<h1 style="font-family:Impact,Arial;font-size:50px">MWATS Statistics </h1>
<p> These data were extracted from the Variable and Slow Transients (VAST) pipeline in csv format and then converted to parquet format via the Load.ipynb script. In this notebook we apply filters and average the data on a daily cadence. We then generate a statistics table to explore the data. Some example plots have been included at the end of the script to plot locations of highly variable objects as well as exploring the overall statistics of the dataset. For more information contact: Martin.Bell@uts.edu.au.


## Data Columns
### _data_ table:

- **raw_peak_flux**: flux density [_JY - Janskys_] (or brightness of the observation).

- **source_name**  : unique identifier of a given source (or object). 

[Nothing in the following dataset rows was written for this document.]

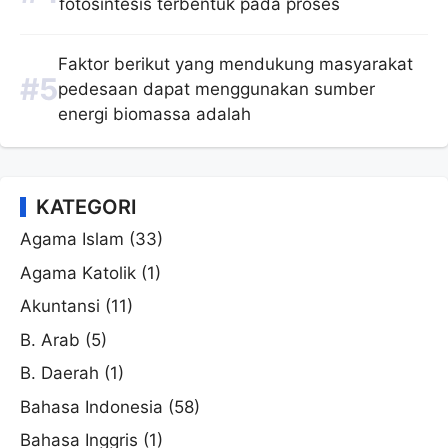
fotosintesis terbentuk pada proses
Faktor berikut yang mendukung masyarakat
pedesaan dapat menggunakan sumber
energi biomassa adalah
KATEGORI
Agama Islam
(33)
Agama Katolik
(1)
Akuntansi
(11)
B. Arab
(5)
B. Daerah
(1)
Bahasa Indonesia
(58)
Bahasa Inggris
(1)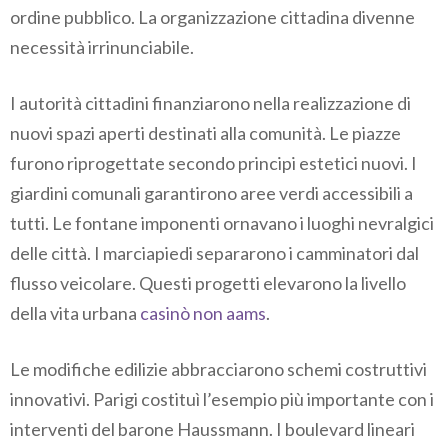
ordine pubblico. La organizzazione cittadina divenne
necessità irrinunciabile.
I autorità cittadini finanziarono nella realizzazione di
nuovi spazi aperti destinati alla comunità. Le piazze
furono riprogettate secondo principi estetici nuovi. I
giardini comunali garantirono aree verdi accessibili a
tutti. Le fontane imponenti ornavano i luoghi nevralgici
delle città. I marciapiedi separarono i camminatori dal
flusso veicolare. Questi progetti elevarono la livello
della vita urbana
casinò non aams
.
Le modifiche edilizie abbracciarono schemi costruttivi
innovativi. Parigi costituì l’esempio più importante con i
interventi del barone Haussmann. I boulevard lineari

- **jd**          : Julian date [_D - days_].

- **ra** : Right Ascension [_Deg - Degrees_].

- **dec** : Declination [_Deg - Degrees_].

- **im_ra**: Image Right Ascension [_Deg - Degrees_] i.e. the RA of the pointing centre of the image from which the measurement was taken. 

- **im_dec**: Image Declination [_Deg - Degrees_] i.e. the Dec of the pointing centre of the image from which the measurement was taken. 

- **distance**: Distance [_Deg - Degrees_]: distance between pointing centre and flux measurement. 

- **gain**: Gain [no units]. Multiplicative factor that has been applied to each image (and flux measurements in image) to correct flux scale. Should be close to 1. 

### _data _avg_ table: 

- **median_flux** : median flux density [_JY - Janskys_] of daily measurements. 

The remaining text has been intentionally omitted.